B. Advisory Public Educator and help design and execute on a best efforts basis, a range of consumer programs to educate the public and doctors.
c. Development of Spokesperson line of Products as mutually agreed.
All advertising, publicity, recordings and any other materials produced in connection with the activities described in this Section 3 shall be hereinafter referred to as the “Work Product.”
4.
Use of Name and Likeness/Affidavit.
a.
During the Term (subject to Section 10 below), Spokesperson grants to XEN the right and license to utilize in advertising, promotional and public relations materials approved by Spokesperson, including on XEN or XEN partner websites, Spokesperson’s name, biography, personal story, quote(s), image, likeness, photograph, and his signature (or its facsimile) (“Spokesperson’s Likeness”). In connection with the foregoing, XEN shall be responsible for obtaining any rights from photographers for any photograph(s) of Spokesperson.
b.
Spokesperson shall sign a Testimonial Affidavit in the form attached hereto as Exhibit I, regarding Spokesperson’s experience with XEN products and/or services.
5.
Compensation.
XEN agrees to pay and Spokesperson agrees to accept the following as total compensation for all obligations incurred, rights and licenses granted and services rendered by Spokesperson hereunder:
a.
XEN shall pay to Creative Management Group LLC, the Agency representing Spokesperson and the entity authorized by and on behalf of Spokesperson to invoice and collect fees, the sum of two hundred and fifty ($250,000) payable as follows:
On or before March 15, 2007: Fifty thousand dollars ($50,000) pledged by twenty five thousand (25,000) shares of additional XEN stock valued at $2 per share.
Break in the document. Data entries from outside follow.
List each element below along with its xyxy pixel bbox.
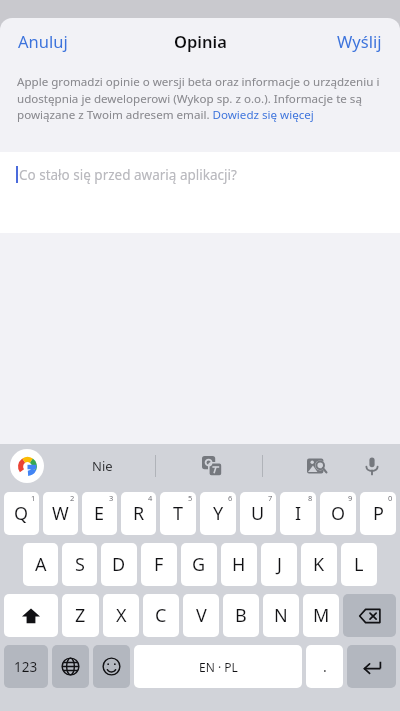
staticText: . xyxy=(323,657,327,676)
button[interactable]: I xyxy=(280,492,316,535)
staticText: B xyxy=(235,603,247,628)
button[interactable]: Google search xyxy=(10,449,44,483)
staticText: Opinia xyxy=(174,30,227,52)
button[interactable]: F xyxy=(141,543,177,586)
button[interactable]: E xyxy=(82,492,117,535)
staticText: 6 xyxy=(228,493,233,503)
button[interactable]: O xyxy=(320,492,356,535)
button[interactable]: Backspace xyxy=(343,594,396,637)
staticText: 1 xyxy=(31,493,36,503)
staticText: S xyxy=(75,552,85,577)
staticText: I xyxy=(295,501,302,526)
staticText: O xyxy=(331,501,346,526)
staticText: EN · PL xyxy=(199,659,238,675)
staticText: 7 xyxy=(268,493,273,503)
staticText: Wyślij xyxy=(337,30,382,52)
staticText: G xyxy=(192,552,206,577)
staticText: 9 xyxy=(348,493,353,503)
button[interactable]: N xyxy=(263,594,299,637)
button[interactable]: 123 xyxy=(4,645,48,688)
staticText: N xyxy=(274,603,288,628)
button[interactable]: Nie xyxy=(82,451,123,481)
button[interactable]: Translate xyxy=(195,449,229,483)
staticText: 2 xyxy=(70,493,75,503)
button[interactable]: P xyxy=(360,492,396,535)
staticText: Co stało się przed awarią aplikacji? xyxy=(19,166,237,184)
button[interactable]: J xyxy=(261,543,297,586)
staticText: Z xyxy=(75,603,86,628)
staticText: E xyxy=(94,501,105,526)
staticText: X xyxy=(116,603,127,628)
button[interactable]: X xyxy=(103,594,139,637)
staticText: 5 xyxy=(188,493,193,503)
staticText: D xyxy=(112,552,126,577)
button[interactable]: A xyxy=(23,543,58,586)
button[interactable]: M xyxy=(303,594,339,637)
staticText: V xyxy=(196,603,207,628)
staticText: A xyxy=(35,552,47,577)
staticText: 8 xyxy=(308,493,313,503)
button[interactable]: Shift xyxy=(4,594,58,637)
staticText: R xyxy=(133,501,145,526)
button[interactable]: H xyxy=(221,543,257,586)
button[interactable]: K xyxy=(301,543,337,586)
button[interactable]: G xyxy=(181,543,217,586)
staticText: W xyxy=(52,501,69,526)
staticText: 123 xyxy=(14,658,38,676)
button[interactable]: D xyxy=(101,543,137,586)
staticText: U xyxy=(251,501,265,526)
button[interactable]: Search images xyxy=(300,449,334,483)
staticText: Q xyxy=(14,501,29,526)
button[interactable]: L xyxy=(341,543,377,586)
button[interactable]: B xyxy=(223,594,259,637)
button[interactable]: Change language xyxy=(52,645,89,688)
staticText: F xyxy=(154,552,164,577)
staticText: Anuluj xyxy=(18,30,68,52)
button[interactable]: V xyxy=(183,594,219,637)
staticText: H xyxy=(232,552,246,577)
staticText: L xyxy=(354,552,364,577)
staticText: Y xyxy=(213,501,224,526)
button[interactable]: Emoji xyxy=(93,645,130,688)
button[interactable]: Anuluj xyxy=(6,24,80,58)
staticText: M xyxy=(313,603,330,628)
button[interactable]: W xyxy=(43,492,78,535)
staticText: K xyxy=(313,552,325,577)
staticText: J xyxy=(277,552,282,577)
staticText: Apple gromadzi opinie o wersji beta oraz… xyxy=(17,74,384,122)
staticText: 4 xyxy=(148,493,153,503)
staticText: P xyxy=(373,501,384,526)
button[interactable]: C xyxy=(143,594,179,637)
button[interactable]: U xyxy=(240,492,276,535)
staticText: T xyxy=(173,501,184,526)
button[interactable]: S xyxy=(62,543,97,586)
staticText: C xyxy=(155,603,167,628)
button[interactable]: Co stało się przed awarią aplikacji? xyxy=(0,152,400,233)
button[interactable]: . xyxy=(306,645,343,688)
button[interactable]: T xyxy=(160,492,196,535)
staticText: 3 xyxy=(109,493,114,503)
button[interactable]: R xyxy=(121,492,156,535)
staticText: 0 xyxy=(388,493,393,503)
button[interactable]: Y xyxy=(200,492,236,535)
button[interactable]: Voice input xyxy=(355,449,389,483)
button[interactable]: Wyślij xyxy=(325,24,394,58)
button[interactable]: Enter xyxy=(347,645,396,688)
button[interactable]: Z xyxy=(62,594,99,637)
button[interactable]: EN · PL xyxy=(134,645,302,688)
button[interactable]: Q xyxy=(4,492,39,535)
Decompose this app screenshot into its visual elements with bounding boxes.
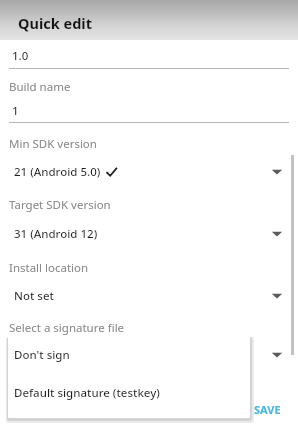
staticText: Version name <box>9 22 84 38</box>
staticText: 31 (Android 12) <box>14 226 98 242</box>
button[interactable]: SAVE <box>250 399 285 419</box>
button[interactable]: Select a signature file <box>0 344 298 366</box>
button[interactable]: Not set <box>0 285 298 307</box>
staticText: Target SDK version <box>9 197 111 213</box>
button[interactable]: 31 (Android 12) <box>0 223 298 245</box>
staticText: 1.0 <box>12 48 29 64</box>
staticText: Default signature (testkey) <box>14 385 160 401</box>
staticText: SAVE <box>254 402 281 417</box>
button[interactable]: Default signature (testkey) <box>8 374 250 412</box>
staticText: Don't sign <box>14 347 70 363</box>
staticText: Not set <box>14 288 54 304</box>
staticText: Min SDK version <box>9 136 97 152</box>
other: Select a signature file <box>270 350 284 360</box>
staticText: Quick edit <box>18 13 92 33</box>
staticText: Build name <box>9 79 71 95</box>
button[interactable]: 21 (Android 5.0) <box>0 161 298 183</box>
staticText: 21 (Android 5.0) <box>14 164 101 180</box>
staticText: 1 <box>12 103 19 119</box>
staticText: Install location <box>9 260 89 276</box>
staticText: Select a signature file <box>9 320 125 336</box>
button[interactable]: Don't sign <box>8 336 250 374</box>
On or before 45 days of trading, but no later then August 1, 2007: Seventy five thousand dollars ($75,000);
On or before March 15, 2008: One hundred twenty five thousand dollars ($125,000).
b. XEN shall pay to Spokesperson, on or before March 15, 2007, the gross sum of five hundred thousand (500,000) shares of XEN stock XEN agrees to Spokesperson stock vesting schedule of: 1/3rd stock vesting shares on September 30, 2007; 1/3rd stock vesting shares on March 31, 2008 and 1/3rd stock vesting shares on May 31, 2009. XEN will loan Spokesperson the necessary sum at no interest rate, to buy the shares of XEN stock and the loan will be forgiven at the fully vested date of May 31, 2009. Further, Spokesperson authorizes XEN to pay directly, twenty per cent (20%) of Spokespersons XEN stock or one hundred thousand (100,000) XEN shares to Creative Management Group LLC. (“Spokesperson Agency”) for Agency commission of this arrangement for Spokesperson. XEN will agree to the same terms and conditions in 5b in this Agreement for “Spokesperson Agency” shares as for Spokesperson for vesting and loan requirements.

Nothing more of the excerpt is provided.